● **Extracted data**:
────────────────────

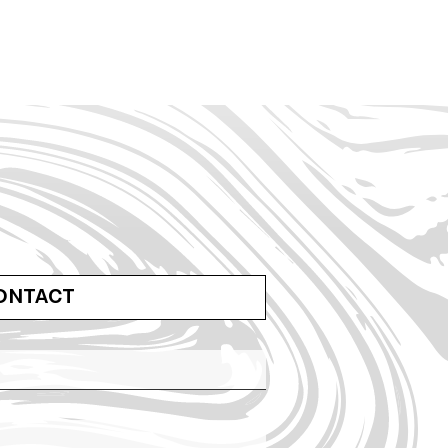
ONTACT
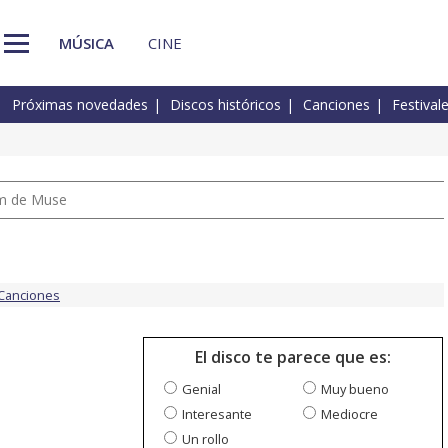
MÚSICA
CINE
Próximas novedades
Discos históricos
Canciones
Festival
um de Muse
Canciones
El disco te parece que es:
Genial
Muy bueno
Interesante
Mediocre
Un rollo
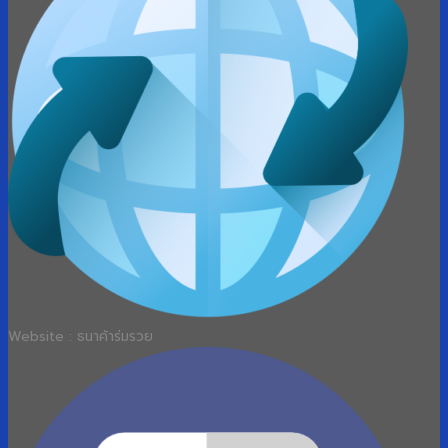
Website : ธนาค้าร่มรวย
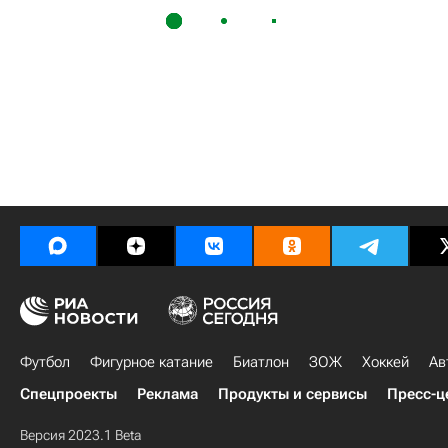
Футбол
Фигурное катание
Биатлон
ЗОЖ
Хоккей
Ав
Спецпроекты
Реклама
Продукты и сервисы
Пресс-ц
Версия 2023.1 Beta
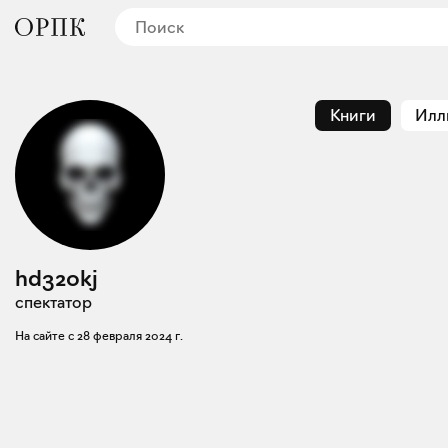
Книги
Илл
hd320kj
спектатор
На сайте с
28 февраля 2024 г.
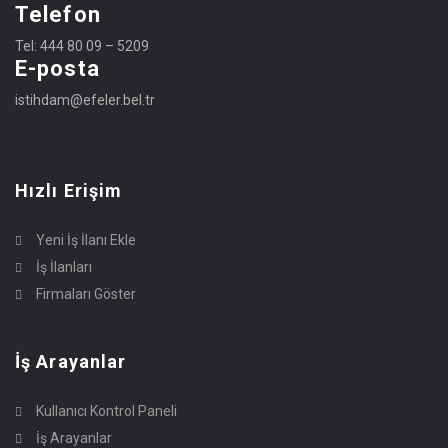
Telefon
Tel: 444 80 09 – 5209
E-posta
istihdam@efeler.bel.tr
Hızlı Erişim
Yeni İş İlanı Ekle
İş İlanları
Firmaları Göster
İş Arayanlar
Kullanıcı Kontrol Paneli
İş Arayanlar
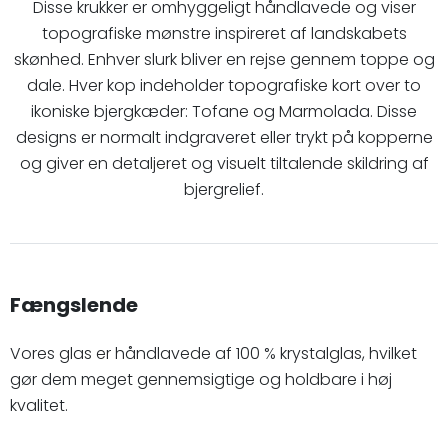
Disse krukker er omhyggeligt håndlavede og viser
topografiske mønstre inspireret af landskabets
skønhed. Enhver slurk bliver en rejse gennem toppe og
dale. Hver kop indeholder topografiske kort over to
ikoniske bjergkæder: Tofane og Marmolada. Disse
designs er normalt indgraveret eller trykt på kopperne
og giver en detaljeret og visuelt tiltalende skildring af
bjergrelief.
Fængslende
Vores glas er håndlavede af 100 % krystalglas, hvilket
gør dem meget gennemsigtige og holdbare i høj
kvalitet.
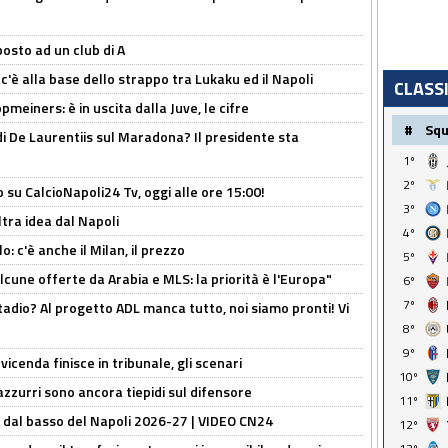
osto ad un club di A
 c'è alla base dello strappo tra Lukaku ed il Napoli
CLASS
meiners: è in uscita dalla Juve, le cifre
#
Sq
i De Laurentiis sul Maradona? Il presidente sta
1º
2º
o su CalcioNapoli24 Tv, oggi alle ore 15:00!
3º
ltra idea dal Napoli
4º
: c'è anche il Milan, il prezzo
5º
alcune offerte da Arabia e MLS: la priorità è l'Europa"
6º
7º
adio? Al progetto ADL manca tutto, noi siamo pronti! Vi
8º
9º
icenda finisce in tribunale, gli scenari
10º
 azzurri sono ancora tiepidi sul difensore
11º
a dal basso del Napoli 2026-27 | VIDEO CN24
12º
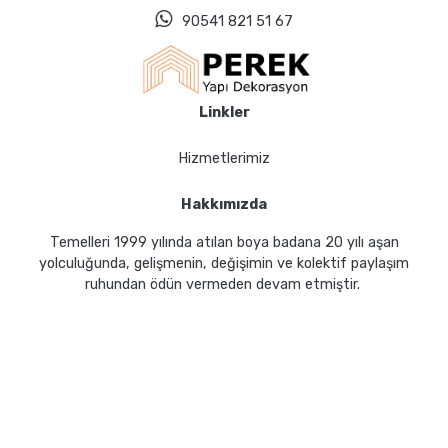
90541 821 51 67
Linkler
Hizmetlerimiz
Hakkımızda
Temelleri 1999 yılında atılan boya badana 20 yılı aşan
yolculuğunda, gelişmenin, değişimin ve kolektif paylaşım
ruhundan ödün vermeden devam etmiştir.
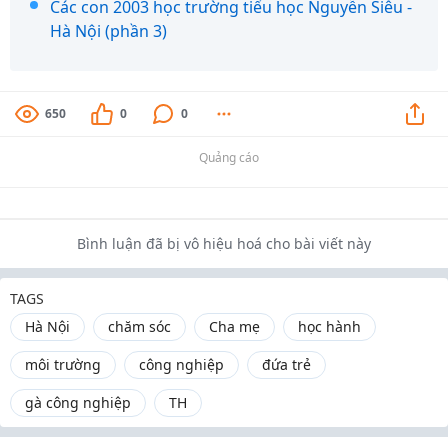
Các con 2003 học trường tiểu học Nguyễn Siêu -
Hà Nội (phần 3)
650
0
0
Quảng cáo
Bình luận đã bị vô hiệu hoá cho bài viết này
TAGS
Hà Nội
chăm sóc
Cha mẹ
học hành
môi trường
công nghiệp
đứa trẻ
gà công nghiệp
TH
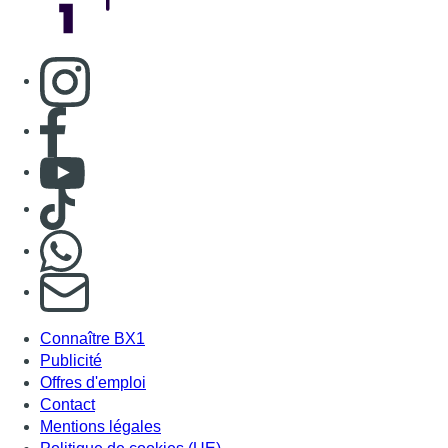
BX1 2026
Back to top
Consulter page Instagram
Consulter page Facebook
Consulter Youtube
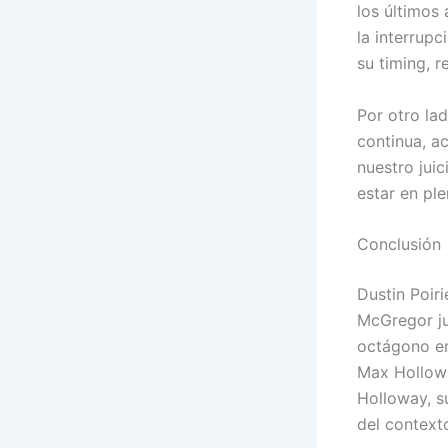
los últimos
la interrup
su timing, re
Por otro la
continua, a
nuestro jui
estar en ple
Conclusión
Dustin Poir
McGregor ju
octágono en
Max Hollowa
Holloway, s
del context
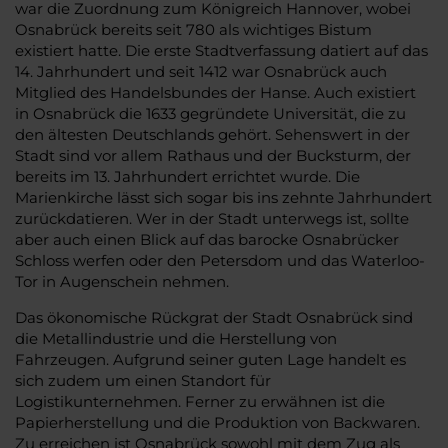
war die Zuordnung zum Königreich Hannover, wobei
Osnabrück bereits seit 780 als wichtiges Bistum
existiert hatte. Die erste Stadtverfassung datiert auf das
14. Jahrhundert und seit 1412 war Osnabrück auch
Mitglied des Handelsbundes der Hanse. Auch existiert
in Osnabrück die 1633 gegründete Universität, die zu
den ältesten Deutschlands gehört. Sehenswert in der
Stadt sind vor allem Rathaus und der Bucksturm, der
bereits im 13. Jahrhundert errichtet wurde. Die
Marienkirche lässt sich sogar bis ins zehnte Jahrhundert
zurückdatieren. Wer in der Stadt unterwegs ist, sollte
aber auch einen Blick auf das barocke Osnabrücker
Schloss werfen oder den Petersdom und das Waterloo-
Tor in Augenschein nehmen.
Das ökonomische Rückgrat der Stadt Osnabrück sind
die Metallindustrie und die Herstellung von
Fahrzeugen. Aufgrund seiner guten Lage handelt es
sich zudem um einen Standort für
Logistikunternehmen. Ferner zu erwähnen ist die
Papierherstellung und die Produktion von Backwaren.
Zu erreichen ist Osnabrück sowohl mit dem Zug als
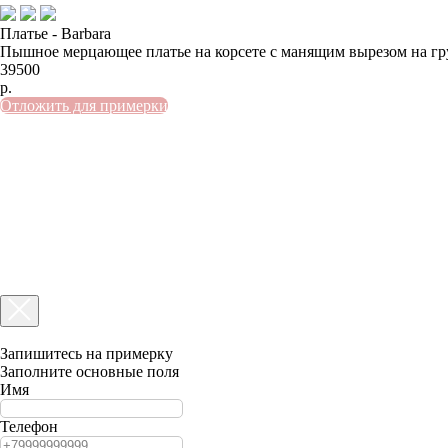
Платье - Barbara
Пышное мерцающее платье на корсете с манящим вырезом на гру
39500
р.
Отложить для примерки
Запишитесь на примерку
Заполните основные поля
Имя
Телефон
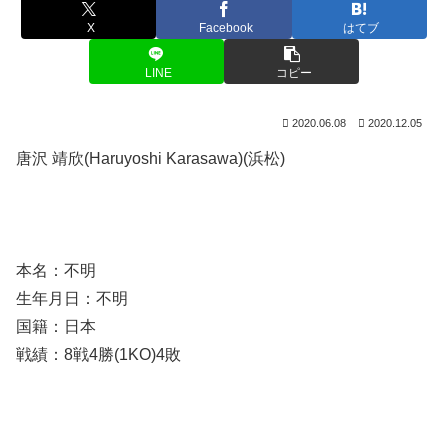
X
Facebook
はてブ
LINE
コピー
2020.06.08
2020.12.05
唐沢 靖欣(Haruyoshi Karasawa)(浜松)
本名：不明
生年月日：不明
国籍：日本
戦績：8戦4勝(1KO)4敗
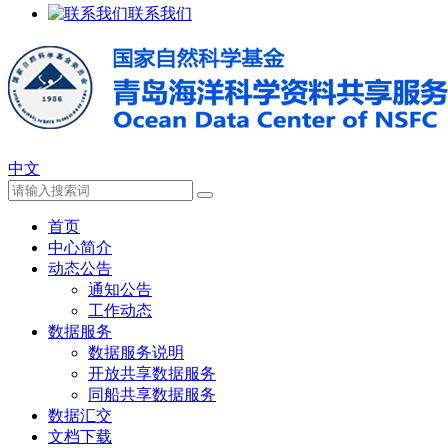
联系我们
中文
首页
中心简介
动态公告
通知公告
工作动态
数据服务
数据服务说明
开放共享数据服务
同船共享数据服务
数据汇交
文档下载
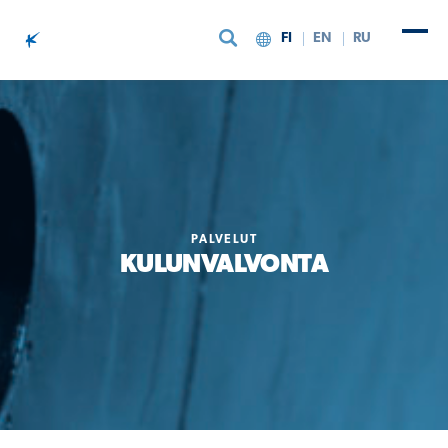
FI
EN
RU
Siirry sisältöön
PALVELUT
KULUNVALVONTA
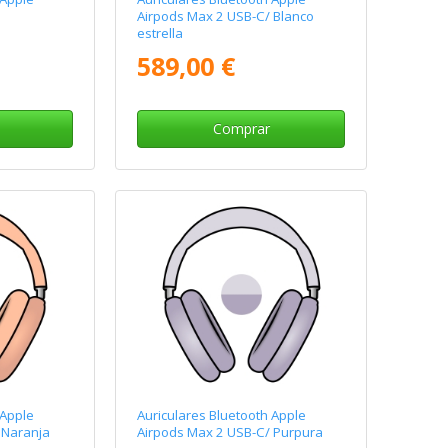
Airpods Max 2 USB-C/ Blanco
estrella
589,00 €
Comprar
 Apple
Auriculares Bluetooth Apple
 Naranja
Airpods Max 2 USB-C/ Purpura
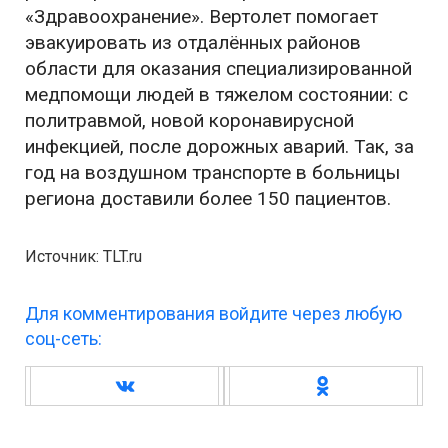
«Здравоохранение». Вертолет помогает
эвакуировать из отдалённых районов
области для оказания специализированной
медпомощи людей в тяжелом состоянии: с
политравмой, новой коронавирусной
инфекцией, после дорожных аварий. Так, за
год на воздушном транспорте в больницы
региона доставили более 150 пациентов.
Источник: TLT.ru
Для комментирования войдите через любую
соц-сеть:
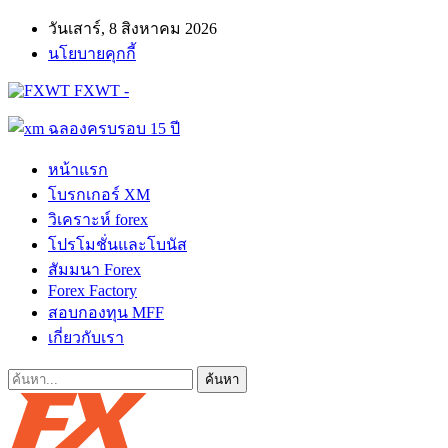
วันเสาร์, 8 สิงหาคม 2026
นโยบายคุกกี้
FXWT -
หน้าแรก
โบรกเกอร์ XM
วิเคราะห์ forex
โปรโมชั่นและโบนัส
สัมมนา Forex
Forex Factory
สอบกองทุน MFF
เกี่ยวกับเรา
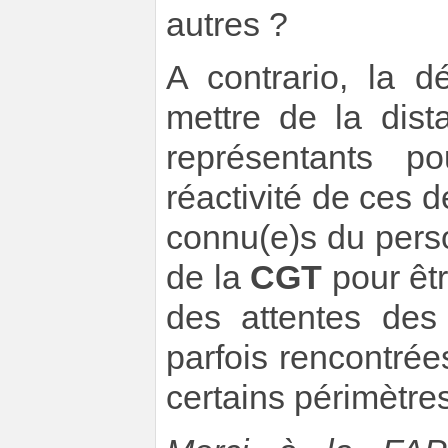
autres ?
A contrario, la d
mettre de la dist
représentants po
réactivité de ces d
connu(e)s du perso
de la
CGT
pour êt
des attentes des 
parfois rencontrée
certains périmètr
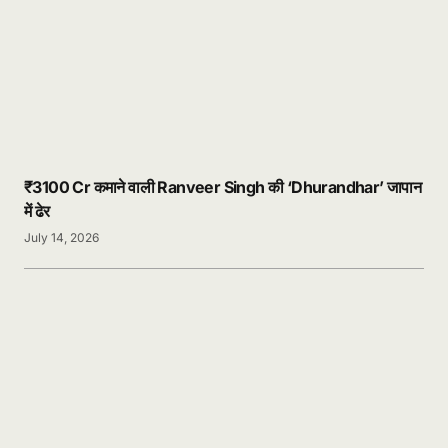
₹3100 Cr कमाने वाली Ranveer Singh की ‘Dhurandhar’ जापान
में ढेर
July 14, 2026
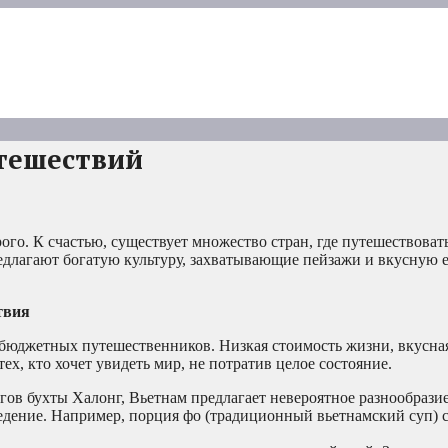
тешествий
рого. К счастью, существует множество стран, где путешествова
едлагают богатую культуру, захватывающие пейзажи и вкусную е
твия
бюджетных путешественников. Низкая стоимость жизни, вкусная
х, кто хочет увидеть мир, не потратив целое состояние.
ов бухты Халонг, Вьетнам предлагает невероятное разнообразие
ъедение. Например, порция фо (традиционный вьетнамский суп) с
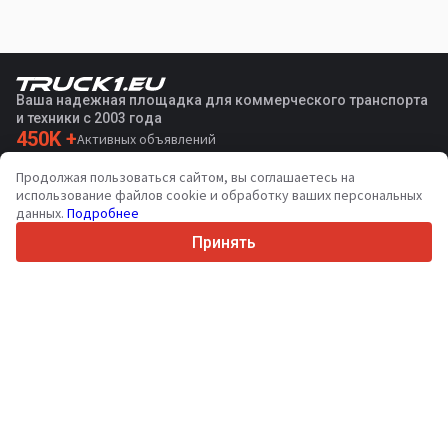
Ваша надежная площадка для коммерческого транспорта
и техники с 2003 года
450K +
Активных объявлений
70+
Стран по всему миру
Продолжая пользоваться сайтом, вы соглашаетесь на
36
Поддерживаемых языков
использование файлов cookie и обработку ваших персональных
данных.
Подробнее
4.7/5
Trustpilot
Принять
Продавцам
Связаться
Услуги по продвижению
Цены на платные услуги сайта
Поддержка
Покупателям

────────────────────

Could you output the full set of entries exactly, skipping every picture?

ONTACT
MÚSICA
CINE
Próximas novedades
Discos históricos
Canciones
Festival
um de Muse
Canciones
El disco te parece que es:
Genial
Muy bueno
Interesante
Mediocre
Un rollo
Website : ธนาค้าร่มรวย
Футбол
Фигурное катание
Биатлон
ЗОЖ
Хоккей
Ав
Спецпроекты
Реклама
Продукты и сервисы
Пресс-ц
Версия 2023.1 Beta
Книги
Илл
hd320kj
спектатор
На сайте с
28 февраля 2024 г.
Telefon
Tel: 444 80 09 – 5209
E-posta
istihdam@efeler.bel.tr
Hızlı Erişim
Yeni İş İlanı Ekle
İş İlanları
Firmaları Göster
İş Arayanlar
Kullanıcı Kontrol Paneli
İş Arayanlar
Disse krukker er omhyggeligt håndlavede og viser
topografiske mønstre inspireret af landskabets
skønhed. Enhver slurk bliver en rejse gennem toppe og
dale. Hver kop indeholder topografiske kort over to
ikoniske bjergkæder: Tofane og Marmolada. Disse
designs er normalt indgraveret eller trykt på kopperne
og giver en detaljeret og visuelt tiltalende skildring af
bjergrelief.
Fængslende
Vores glas er håndlavede af 100 % krystalglas, hvilket
gør dem meget gennemsigtige og holdbare i høj
kvalitet.
osto ad un club di A
 c'è alla base dello strappo tra Lukaku ed il Napoli
CLASS
meiners: è in uscita dalla Juve, le cifre
#
Sq
i De Laurentiis sul Maradona? Il presidente sta
1º
2º
o su CalcioNapoli24 Tv, oggi alle ore 15:00!
3º
ltra idea dal Napoli
4º
: c'è anche il Milan, il prezzo
5º
alcune offerte da Arabia e MLS: la priorità è l'Europa"
6º
7º
adio? Al progetto ADL manca tutto, noi siamo pronti! Vi
8º
9º
icenda finisce in tribunale, gli scenari
10º
 azzurri sono ancora tiepidi sul difensore
11º
a dal basso del Napoli 2026-27 | VIDEO CN24
12º
90541 821 51 67
Linkler
Hizmetlerimiz
Hakkımızda
Temelleri 1999 yılında atılan boya badana 20 yılı aşan
yolculuğunda, gelişmenin, değişimin ve kolektif paylaşım
ruhundan ödün vermeden devam etmiştir.
Các con 2003 học trường tiểu học Nguyễn Siêu -
Hà Nội (phần 3)
650
0
0
Quảng cáo
Bình luận đã bị vô hiệu hoá cho bài viết này
TAGS
Hà Nội
chăm sóc
Cha mẹ
học hành
môi trường
công nghiệp
đứa trẻ
gà công nghiệp
TH
BX1 2026
Back to top
Consulter page Instagram
Consulter page Facebook
Consulter Youtube
los últimos
la interrup
su timing, re
Por otro la
continua, a
nuestro jui
estar en ple
Conclusión
Dustin Poir
McGregor ju
octágono en
Max Hollowa
Holloway, s
del context
war die Zuordnung zum Königreich Hannover, wobei
Osnabrück bereits seit 780 als wichtiges Bistum
existiert hatte. Die erste Stadtverfassung datiert auf das
14. Jahrhundert und seit 1412 war Osnabrück auch
Mitglied des Handelsbundes der Hanse. Auch existiert
in Osnabrück die 1633 gegründete Universität, die zu
den ältesten Deutschlands gehört. Sehenswert in der
Stadt sind vor allem Rathaus und der Bucksturm, der
bereits im 13. Jahrhundert errichtet wurde. Die
Marienkirche lässt sich sogar bis ins zehnte Jahrhundert
zurückdatieren. Wer in der Stadt unterwegs ist, sollte
aber auch einen Blick auf das barocke Osnabrücker
Schloss werfen oder den Petersdom und das Waterloo-
Tor in Augenschein nehmen.
Das ökonomische Rückgrat der Stadt Osnabrück sind
die Metallindustrie und die Herstellung von
Fahrzeugen. Aufgrund seiner guten Lage handelt es
sich zudem um einen Standort für
Logistikunternehmen. Ferner zu erwähnen ist die
Papierherstellung und die Produktion von Backwaren.
Zu erreichen ist Osnabrück sowohl mit dem Zug als
Платье - Barbara
Пышное мерцающее платье на корсете с манящим вырезом на гру
39500
р.
Отложить для примерки
Запишитесь на примерку
Заполните основные поля
Имя
Телефон
X
Facebook
はてブ
LINE
コピー
2020.06.08
2020.12.05
唐沢 靖欣(Haruyoshi Karasawa)(浜松)
本名：不明
生年月日：不明
国籍：日本
戦績：8戦4勝(1KO)4敗
联系我们
中文
首页
中心简介
动态公告
通知公告
工作动态
数据服务
数据服务说明
开放共享数据服务
同船共享数据服务
数据汇交
文档下载
FI
EN
RU
Siirry sisältöön
PALVELUT
KULUNVALVONTA
Airpods Max 2 USB-C/ Blanco
estrella
589,00 €
Comprar
 Apple
Auriculares Bluetooth Apple
 Naranja
Airpods Max 2 USB-C/ Purpura
«Здравоохранение». Вертолет помогает
эвакуировать из отдалённых районов
области для оказания специализированной
медпомощи людей в тяжелом состоянии: с
политравмой, новой коронавирусной
инфекцией, после дорожных аварий. Так, за
год на воздушном транспорте в больницы
региона доставили более 150 пациентов.
Источник: TLT.ru
Для комментирования войдите через любую
соц-сеть:
วันเสาร์, 8 สิงหาคม 2026
นโยบายคุกกี้
FXWT -
หน้าแรก
โบรกเกอร์ XM
วิเคราะห์ forex
โปรโมชั่นและโบนัส
สัมมนา Forex
Forex Factory
สอบกองทุน MFF
เกี่ยวกับเรา
autres ?
A contrario, la d
mettre de la dist
représentants po
réactivité de ces d
connu(e)s du perso
de la
CGT
pour êt
des attentes des 
parfois rencontrée
certains périmètr
₹3100 Cr कमाने वाली Ranveer Singh की ‘Dhurandhar’ जापान
में ढेर
July 14, 2026
тешествий
рого. К счастью, существует множество стран, где путешествова
едлагают богатую культуру, захватывающие пейзажи и вкусную е
твия
бюджетных путешественников. Низкая стоимость жизни, вкусная
х, кто хочет увидеть мир, не потратив целое состояние.
ов бухты Халонг, Вьетнам предлагает невероятное разнообразие
ъедение. Например, порция фо (традиционный вьетнамский суп) с
Ваша надежная площадка для коммерческого транспорта
и техники с 2003 года
450K +
Активных объявлений
70+
Стран по всему миру
Продолжая пользоваться сайтом, вы соглашаетесь на
36
Поддерживаемых языков
использование файлов cookie и обработку ваших персональных
данных.
Подробнее
4.7/5
Trustpilot
Принять
Продавцам
Связаться
Услуги по продвижению
Цены на платные услуги сайта
Поддержка
Покупателям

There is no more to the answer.